I've been battling insomnia for the past one to two years. Darn perimenopause.
No matter how exhausted or sleepy I feel at night, falling asleep is still a challenge. Deep sleep is now elusive. And when I finally do drift off, I inevitably wake up sometime between 1am and 4am to pee. After that, I'm suddenly wide awake. Then comes the temptation to check my phone to see if any of my daughters have messaged me.
If I'm lucky, I manage to fall back asleep for another hour before my fur baby decides it's time for breakfast at 4.30 or 5.30am.
The result? I spend my days feeling like a zombie—headaches, low blood pressure, dizziness, and sometimes a stiff neck and aching shoulders. For the past couple of years, this has been my reality.
I can't wait to be fully menopausal, though knowing my luck, post-menopausal problems may simply become my new companion.
Still, no matter how miserable these sleepless nights feel, they pale in comparison to the long, cold nights I spent at Gleneagles Penang in May 2009.
More than 17 years ago, Cass, my live-in helper and I were practically living in the hospital for three weeks. Cass had undergone major surgery to correct Grade 3 kidney reflux, but complications arose and she had to be rushed into a second emergency surgery.
Those were some of the hardest weeks of my life.
Cass was only 13 months old. She was constantly in pain, frightened, cranky and clingy. Tubes seemed to be everywhere—drains, IV lines and an NG tube running through her tiny nostril. I watched her constantly, terrified she would pull out the tubes and make her suffering even worse.
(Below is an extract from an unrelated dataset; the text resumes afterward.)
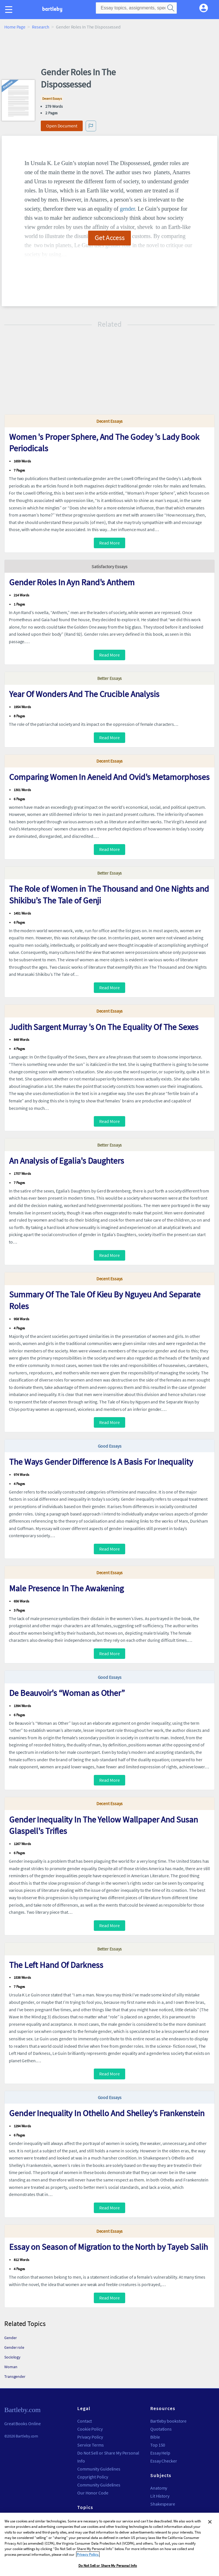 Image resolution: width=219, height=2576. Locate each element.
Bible (155, 2437)
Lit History (159, 2496)
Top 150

Unfortunately, one day she did pull out the NG tube.
The nurses had to insert it again without local or general anaesthesia. The shock and distress on her little face is something I can still remember vividly today. No words can describe how broken my heart felt watching that procedure on my baby.
At night, I would sometimes climb into her tiny hospital cot, contorting my body into impossible positions just so I could hold her hands and stop her from tugging at the tubes while she slept.
On other nights, she would sleep on my hospital bed. Despite being only a toddler, she somehow managed to occupy the entire mattress, leaving me with no space except the foot of the bed, where I rested my head and tried to get whatever sleep I could.
By the end of those three weeks, I was severely sleep deprived. I fell sick during the stay in the hospital and needed antibiotics, and suffered from constant neck and shoulder pain.
But that's motherhood.
No motherhood journey is smooth sailing. We stumble through sleepless nights, hospital stays, worries, sacrifices, and countless moments when our hearts break a little for our children.
Today, Cass is 18. Her two sisters are adults too.
Sometimes, as I lie awake in the middle of the night, I remind myself that these perimenopause-induced sleepless nights are temporary. The difficult years of motherhood have already passed.
And if all goes according to plan, I have just four more years before my two younger girls graduate from university and are fully launched into adulthood.
Then perhaps, after decades of interrupted sleep, worrying, caregiving and mothering, I might finally get a little taste of freedom.